Wednesday, October 10, 2012

Dragon cargo ship captured, berthed to space station





The SpaceX Dragon cargo ship was captured by the International Space Station's robot arm early Wednesday after a smooth rendezvous. The astronauts operating the arm then attached the cargo craft to the forward Harmony module's Earth-facing docking port.




(Credit: NASA TV )

After getting off to a rocky start with an engine failure during launch Sunday, a commercial cargo capsule loaded with a half-ton of equipment and supplies -- including ice cream -- carried out a flawless final approach to the International Space Station early Wednesday, pulling up to within 60 feet so Japanese astronaut Akihiko Hoshide, operating the lab's robot arm, could pluck it out of open space for berthing.

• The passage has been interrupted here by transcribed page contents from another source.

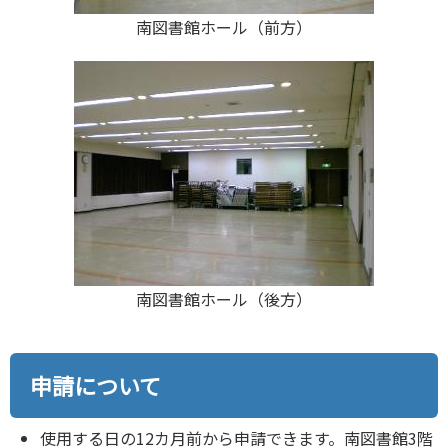
南図書館ホール（前方）
南図書館ホール（後方）
申請について
使用する日の12カ月前から申請できます。南図書館3階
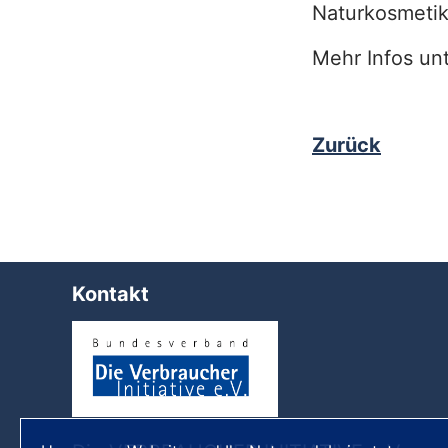
Naturkosmetik
Mehr Infos un
Zurück
Kontakt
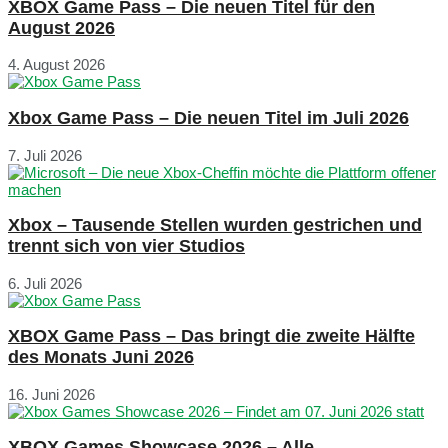
XBOX Game Pass – Die neuen Titel für den
August 2026
4. August 2026
Xbox Game Pass – Die neuen Titel im Juli 2026
7. Juli 2026
Xbox – Tausende Stellen wurden gestrichen und
trennt sich von vier Studios
6. Juli 2026
XBOX Game Pass – Das bringt die zweite Hälfte
des Monats Juni 2026
16. Juni 2026
XBOX Games Showcase 2026 – Alle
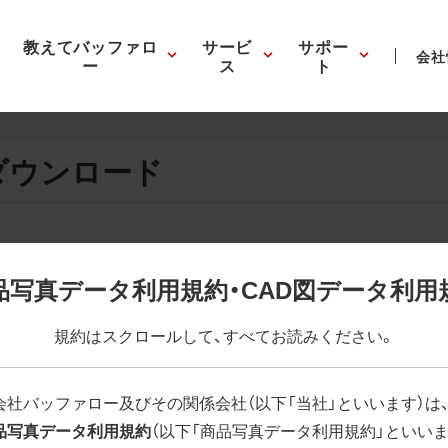
教えてバッファロ
サービ
サポー
会社
ー
ス
ト
ダウンロード
画像の表示。EPSボタンを押すと圧縮ファイルのダウンロードが
品写真データ利用規約・CAD図データ利用
が設定されています。画像編集の際に便利です。PNG画像は原則
規約はスクロールして、すべてお読みください。
はパスが設定されていない場合があります。ご了承ください。
(RGBカラー)」 「EPS : 高解像度(CMYKカラー)」
会社バッファロー及びその関係会社（以下「当社」といいます）は
品写真データ利用規約
（以下「商品写真データ利用規約」といいま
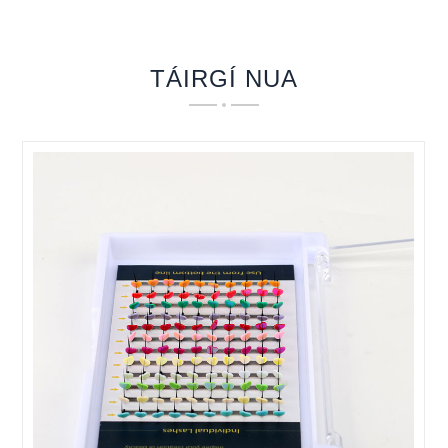
TÁIRGÍ NUA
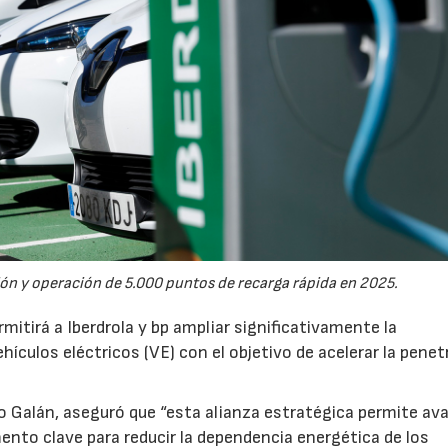
ón y operación de 5.000 puntos de recarga rápida en 2025.
itirá a Iberdrola y bp ampliar significativamente la
ehículos eléctricos (VE) con el objetivo de acelerar la pene
cio Galán, aseguró que “esta alianza estratégica permite av
mento clave para reducir la dependencia energética de los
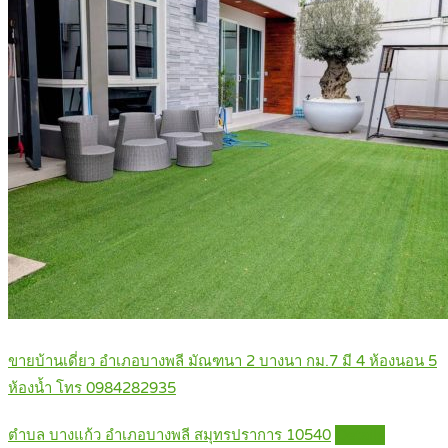
ขายบ้านเดี่ยว อำเภอบางพลี มัณฑนา 2 บางนา กม.7 มี 4 ห้องนอน 5
ห้องน้ำ โทร 0984282935
ตำบล บางแก้ว อำเภอบางพลี สมุทรปราการ 10540
Details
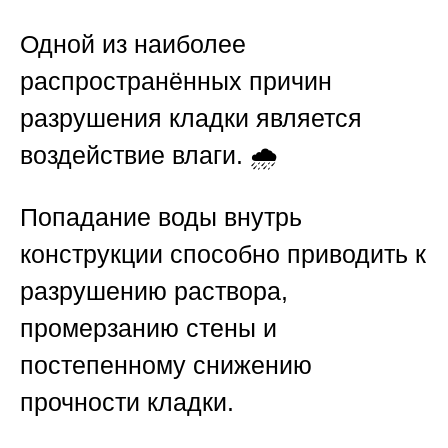
Одной из наиболее
распространённых причин
разрушения кладки является
воздействие влаги. 🌧️
Попадание воды внутрь
конструкции способно приводить к
разрушению раствора,
промерзанию стены и
постепенному снижению
прочности кладки.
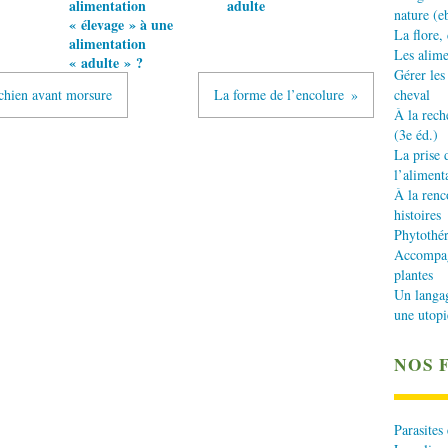
alimentation
adulte
nature (e
« élevage » à une
La flore,
alimentation
Les alime
« adulte » ?
Gérer les
u chien avant morsure
La forme de l’encolure
cheval
À la rech
(3e éd.)
La prise 
l’aliment
À la renc
histoires
Phytothér
Accompagn
plantes
Un langa
une utopi
NOS 
Parasites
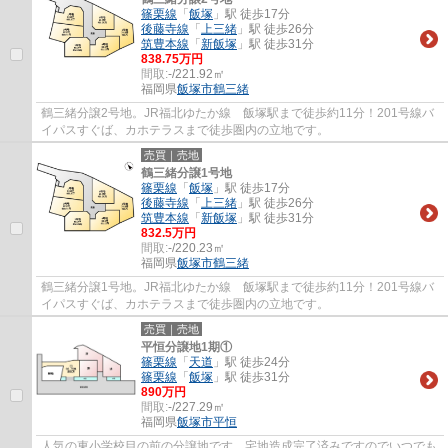
篠栗線
「
飯塚
」駅 徒歩17分
後藤寺線
「
上三緒
」駅 徒歩26分
筑豊本線
「
新飯塚
」駅 徒歩31分
838.75万円
間取:
-/221.92㎡
福岡県
飯塚市
鶴三緒
鶴三緒分譲2号地。JR福北ゆたか線 飯塚駅まで徒歩約11分！201号線バ
イパスすぐば、カホテラスまで徒歩圏内の立地です。
売買｜売地
鶴三緒分譲1号地
篠栗線
「
飯塚
」駅 徒歩17分
後藤寺線
「
上三緒
」駅 徒歩26分
筑豊本線
「
新飯塚
」駅 徒歩31分
832.5万円
間取:
-/220.23㎡
福岡県
飯塚市
鶴三緒
鶴三緒分譲1号地。JR福北ゆたか線 飯塚駅まで徒歩約11分！201号線バ
イパスすぐば、カホテラスまで徒歩圏内の立地です。
売買｜売地
平恒分譲地1期①
篠栗線
「
天道
」駅 徒歩24分
篠栗線
「
飯塚
」駅 徒歩31分
890万円
間取:
-/227.29㎡
福岡県
飯塚市
平恒
人気の東小学校目の前の分譲地です。宅地造成完了済みですのでいつでも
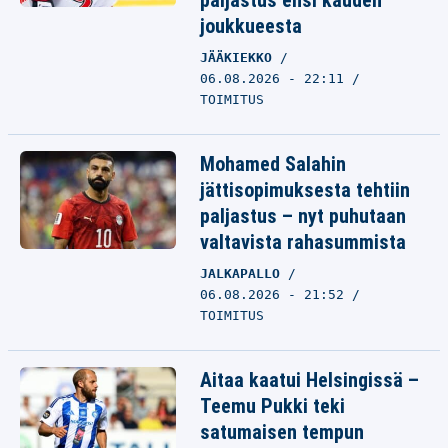
paljastus ensi kauden
joukkueesta
JÄÄKIEKKO
06.08.2026 - 22:11
TOIMITUS
Mohamed Salahin
jättisopimuksesta tehtiin
paljastus – nyt puhutaan
valtavista rahasummista
JALKAPALLO
06.08.2026 - 21:52
TOIMITUS
Aitaa kaatui Helsingissä –
Teemu Pukki teki
satumaisen tempun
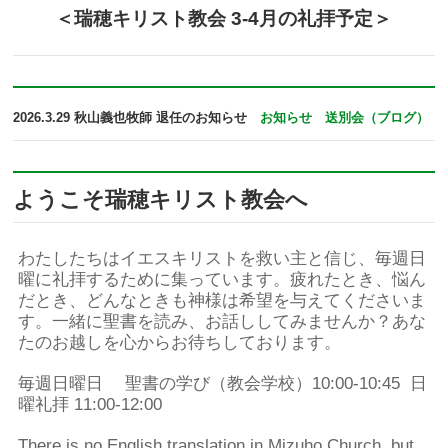
＜瑞穂キリスト教会 3-4月の礼拝予定＞
2026.3.29 秋山義也牧師 退任のお知らせ
お知らせ
送別会（ブログ）
ようこそ瑞穂キリスト教会へ
わたしたちはイエスキリストを救い主と信じ、毎週日
曜に礼拝するために集っています。疲れたとき、悩ん
だとき、どんなときも神様は希望を与えてくださいま
す。一緒に聖書を読み、お話ししてみませんか？あな
たのお越しを心からお待ちしております。
毎週日曜日 聖書の学び（教会学校）10:00-10:45 日
曜礼拝 11:00-12:00
There is no English translation in Mizuho Church, but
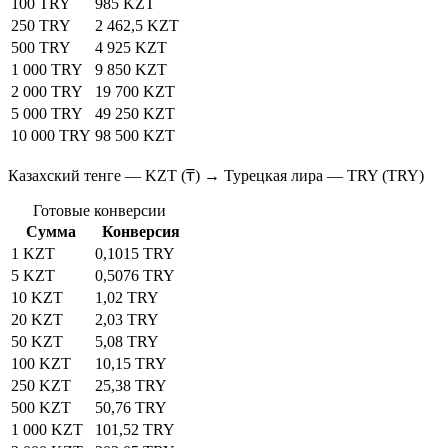
100 TRY
985 KZT
250 TRY
2 462,5 KZT
500 TRY
4 925 KZT
1 000 TRY
9 850 KZT
2 000 TRY
19 700 KZT
5 000 TRY
49 250 KZT
10 000 TRY
98 500 KZT
Казахский тенге — KZT (₸) → Турецкая лира — TRY (TRY)
Готовые конверсии
Сумма
Конверсия
1 KZT
0,1015 TRY
5 KZT
0,5076 TRY
10 KZT
1,02 TRY
20 KZT
2,03 TRY
50 KZT
5,08 TRY
100 KZT
10,15 TRY
250 KZT
25,38 TRY
500 KZT
50,76 TRY
1 000 KZT
101,52 TRY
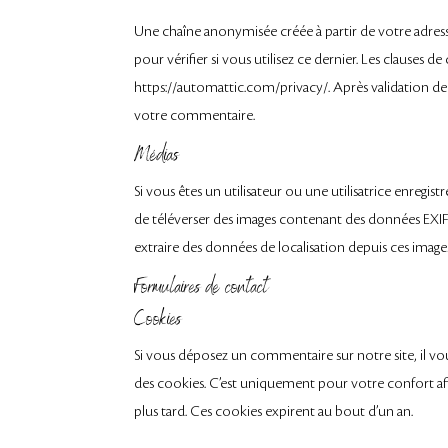
Une chaîne anonymisée créée à partir de votre adres
pour vérifier si vous utilisez ce dernier. Les clauses de
https://automattic.com/privacy/. Après validation d
votre commentaire.
Médias
Si vous êtes un utilisateur ou une utilisatrice enregis
de téléverser des images contenant des données EXIF
extraire des données de localisation depuis ces image
Formulaires de contact
Cookies
Si vous déposez un commentaire sur notre site, il vo
des cookies. C’est uniquement pour votre confort afi
plus tard. Ces cookies expirent au bout d’un an.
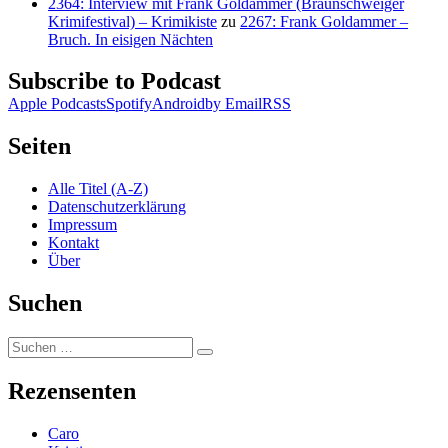
2364: Interview mit Frank Goldammer (Braunschweiger
Krimifestival) – Krimikiste
zu
2267: Frank Goldammer –
Bruch. In eisigen Nächten
Subscribe to Podcast
Apple Podcasts
Spotify
Android
by Email
RSS
Seiten
Alle Titel (A-Z)
Datenschutzerklärung
Impressum
Kontakt
Über
Suchen
Suchen
Suchen
nach:
Rezensenten
Caro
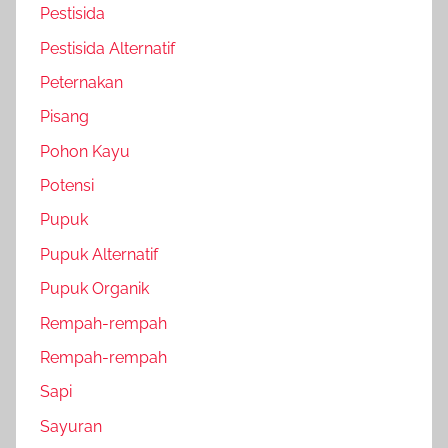
Pestisida
Pestisida Alternatif
Peternakan
Pisang
Pohon Kayu
Potensi
Pupuk
Pupuk Alternatif
Pupuk Organik
Rempah-rempah
Rempah-rempah
Sapi
Sayuran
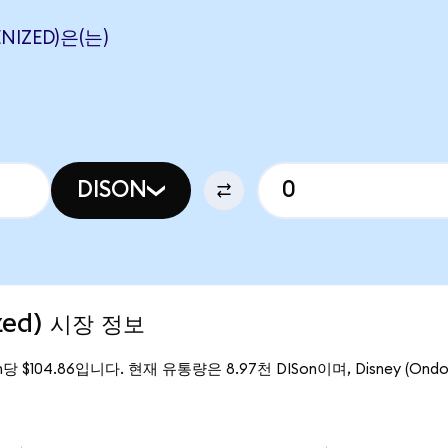
ENIZED)은(는)
DISON
ized) 시장 정보
on당 $104.86입니다. 현재 유통량은 8.97천 DISon이며, Disney (Ondo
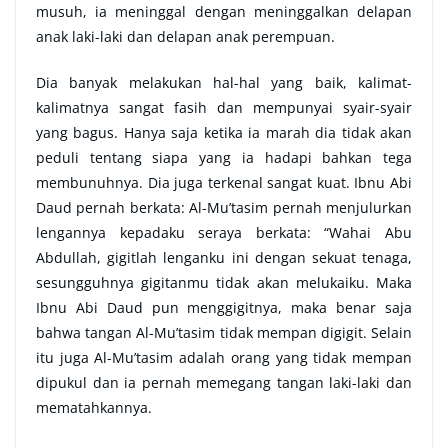
musuh, ia meninggal dengan meninggalkan delapan
anak laki-laki dan delapan anak perempuan.
Dia banyak melakukan hal-hal yang baik, kalimat-
kalimatnya sangat fasih dan mempunyai syair-syair
yang bagus. Hanya saja ketika ia marah dia tidak akan
peduli tentang siapa yang ia hadapi bahkan tega
membunuhnya. Dia juga terkenal sangat kuat. Ibnu Abi
Daud pernah berkata: Al-Mu’tasim pernah menjulurkan
lengannya kepadaku seraya berkata: “Wahai Abu
Abdullah, gigitlah lenganku ini dengan sekuat tenaga,
sesungguhnya gigitanmu tidak akan melukaiku. Maka
Ibnu Abi Daud pun menggigitnya, maka benar saja
bahwa tangan Al-Mu’tasim tidak mempan digigit. Selain
itu juga Al-Mu’tasim adalah orang yang tidak mempan
dipukul dan ia pernah memegang tangan laki-laki dan
mematahkannya.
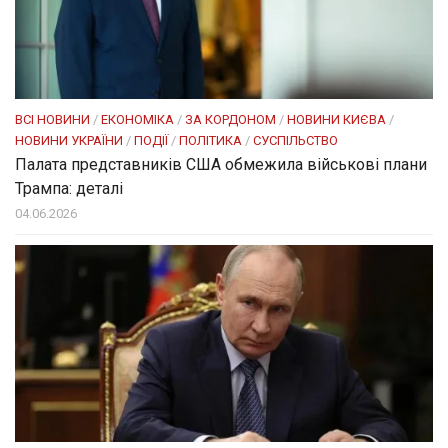
ВСІ НОВИНИ
/
ЕКОНОМІКА
/
ЗА КОРДОНОМ
/
НОВИНИ КИЄВА
/
НОВИНИ УКРАЇНИ
/
ПОДІЇ
/
ПОЛІТИКА
/
СУСПІЛЬСТВО
Палата представників США обмежила військові плани
Трампа: деталі
04.06.2026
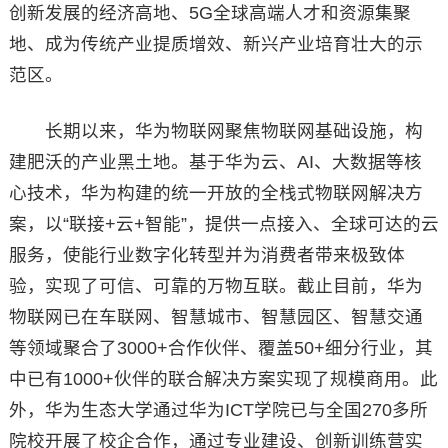
创新发展的经济高地、5G全球高端人才和资源集聚
地、成为传统产业提质增效、新兴产业培育壮大的示
范区。
长期以来，华为物联网聚焦物联网基础设施，构
建肥沃的产业黑土地。基于华为云、AI、大数据等核
心技术，华为构建的统一开放的全栈式物联网解决方
案，以“联接+云+智能”，提供一点接入、全球可达的云
服务，使能行业数字化转型并为消费者带来极致体
验，实现了可信、可靠的万物互联。截止目前，华为
物联网已在车联网、智慧城市、智慧园区、智慧交通
等领域聚合了3000+合作伙伴、覆盖50+细分行业，其
中已有1000+伙伴的联合解决方案实现了规模商用。此
外，华为生态大学通过华为ICT学院已与全国270多所
院校开展了校企合作，通过专业建设、创新训练营实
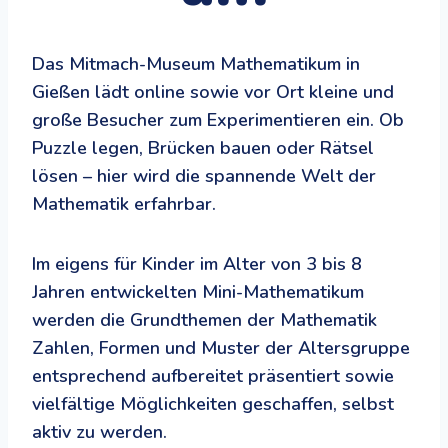
Das Mitmach-Museum Mathematikum in
Gießen lädt online sowie vor Ort kleine und
große Besucher zum Experimentieren ein. Ob
Puzzle legen, Brücken bauen oder Rätsel
lösen – hier wird die spannende Welt der
Mathematik erfahrbar.
Im eigens für Kinder im Alter von 3 bis 8
Jahren entwickelten Mini-Mathematikum
werden die Grundthemen der Mathematik
Zahlen, Formen und Muster der Altersgruppe
entsprechend aufbereitet präsentiert sowie
vielfältige Möglichkeiten geschaffen, selbst
aktiv zu werden.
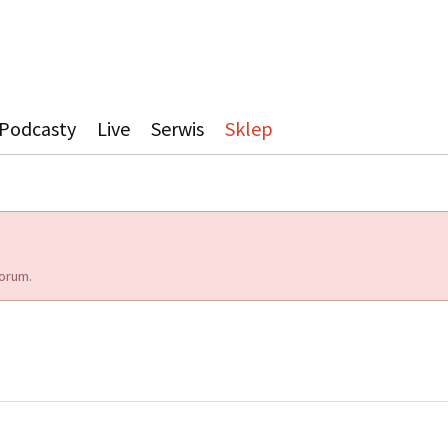
Podcasty
Live
Serwis
Sklep
orum.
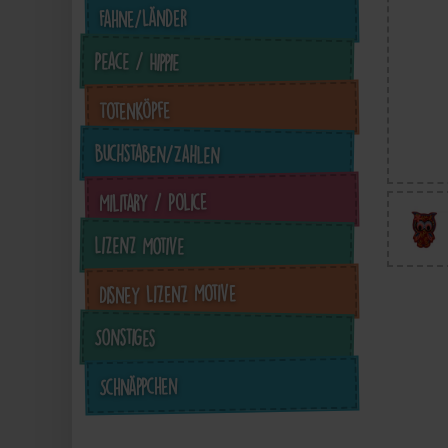
Fahne/Länder
Peace / Hippie
Totenköpfe
Buchstaben/Zahlen
Military / Police
Lizenz Motive
Disney Lizenz Motive
Sonstiges
Schnäppchen
in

Making the first of at least 12 cargo deliveries under a $1.6 billion contract with NASA, the SpaceX Dragon capsule, after a successful test flight last May, is the first commercially developed spacecraft to visit the station, the centerpiece of a push to restore U.S. resupply capability in the wake of the space shuttle's retirement last year.




Hoshide used the station's robot arm to latch onto a grapple fixture on the side of the Dragon capsule at 9:56 a.m. PT as the two spacecraft sailed 250 miles above the Pacific Ocean west of Baja California.